A simple, routine physical examination from a general physician can help you identify the lump under the surface of your skin as a sebaceous cyst, especially after you let the doctor know about the symptoms and history of the cyst. If there has been anything unusual you may have noticed about it, the doctor may prescribe further tests to rule out cancer

Read more: Skin cancer

Imaging tests are also needed if you are getting the cysts surgically removed. Imaging tests include CT scans to spot anything unusual about them, and ultrasounds to identify the contents of the cysts. A biopsy by taking a small tissue from the cyst can also be performed to check for cancer.

Sebaceous cysts also tend to appear on certain parts of the body, so if there are cysts appearing on places that are unusual for this type of cyst, you should visit a doctor.

Sebaceous cyst treatment

Most sebaceous cysts are harmless, which means that people can live with them. Although there is a growing trend of people wanting to have them removed, purely for cosmetic reasons.

Unless the cyst has been causing any trouble, it isn't necessary to have it removed.

A large cyst that has become inflamed or tender to the touch can be drained by a medical practitioner.

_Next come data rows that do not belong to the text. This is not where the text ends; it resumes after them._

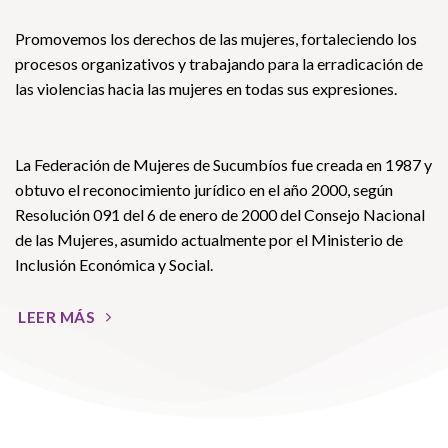
Promovemos los derechos de las mujeres, fortaleciendo los
procesos organizativos y trabajando para la erradicación de
las violencias hacia las mujeres en todas sus expresiones.
La Federación de Mujeres de Sucumbíos fue creada en 1987 y
obtuvo el reconocimiento jurídico en el año 2000, según
Resolución 091 del 6 de enero de 2000 del Consejo Nacional
de las Mujeres, asumido actualmente por el Ministerio de
Inclusión Económica y Social.
LEER MÁS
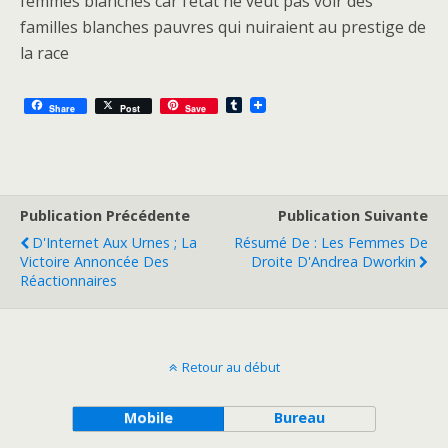
femmes blanches car l’état ne veut pas voir des
familles blanches pauvres qui nuiraient au prestige de
la race
T
Share
Post
Save
u
m
b
l
r
Publication Précédente
Publication Suivante
D'Internet Aux Urnes ; La
Résumé De : Les Femmes De
Victoire Annoncée Des
Droite D'Andrea Dworkin
Réactionnaires
Retour au début
Mobile
Bureau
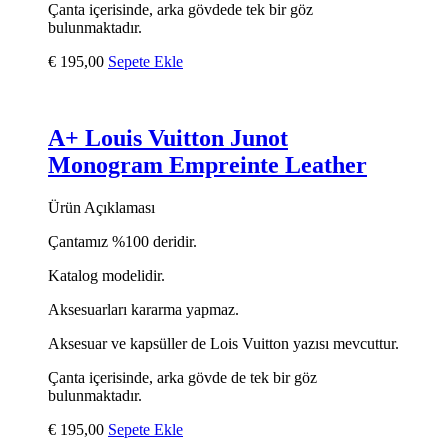
Çanta içerisinde, arka gövdede tek bir göz
bulunmaktadır.
€
195,00
Sepete Ekle
A+ Louis Vuitton Junot
Monogram Empreinte Leather
Ürün Açıklaması
Çantamız %100 deridir.
Katalog modelidir.
Aksesuarları kararma yapmaz.
Aksesuar ve kapsüller de Lois Vuitton yazısı mevcuttur.
Çanta içerisinde, arka gövde de tek bir göz
bulunmaktadır.
€
195,00
Sepete Ekle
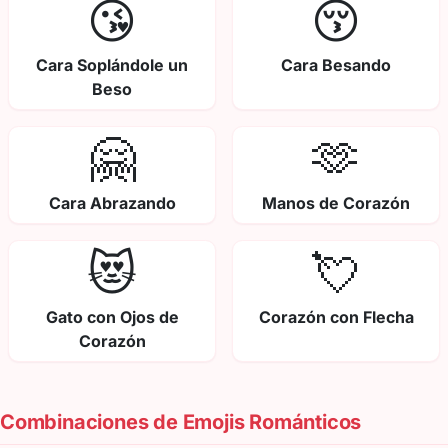
😘
😚
Cara Soplándole un
Cara Besando
Beso
🤗
🫶
Cara Abrazando
Manos de Corazón
😻
💘
Gato con Ojos de
Corazón con Flecha
Corazón
Combinaciones de Emojis Románticos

Some of the larger cysts that appear on the scalp also cause pain, lead to hair loss, or even irritate the skin while wearing any type of clothing. A doctor can remedy this by simply removing the cyst.

A doctor will be able to provide the correct diagnosis of a sebaceous cyst, by first ruling out other harmful causes and then working on the best treatment plan for you. If there is any infection, the doctor may advise against performing a surgery and work on treating the infection first.

Sebaceous cysts can return if they have been drained earlier, so having them surgically removed is the route most people tend to take. A minor surgical process involves administering local anesthesia to the affected part and having removing the cyst. A soothing antiseptic ointment is usually recommended to be applied to the part after the surgery.

Sebaceous cyst risks and complications

Most cysts that break out under the surface of the skin are harmless, although if they appear on a visible part of the body, they can draw unwanted attention.

All sebaceous cysts must be observed for signs of infections.

Cysts are not known to be attached to any part of the body—the skin often moves around over them even on touch. If the cyst doesn't move around, it should be a reason to visit a doctor and have it checked out.

Infected cysts can cause significant discomfort and must be addressed immediately.

Sebaceous cysts tend to return even after you get them drained. Additionally, if a part of a sebaceous cyst is missed or not removed during surgery, the cyst can make an aappearance again.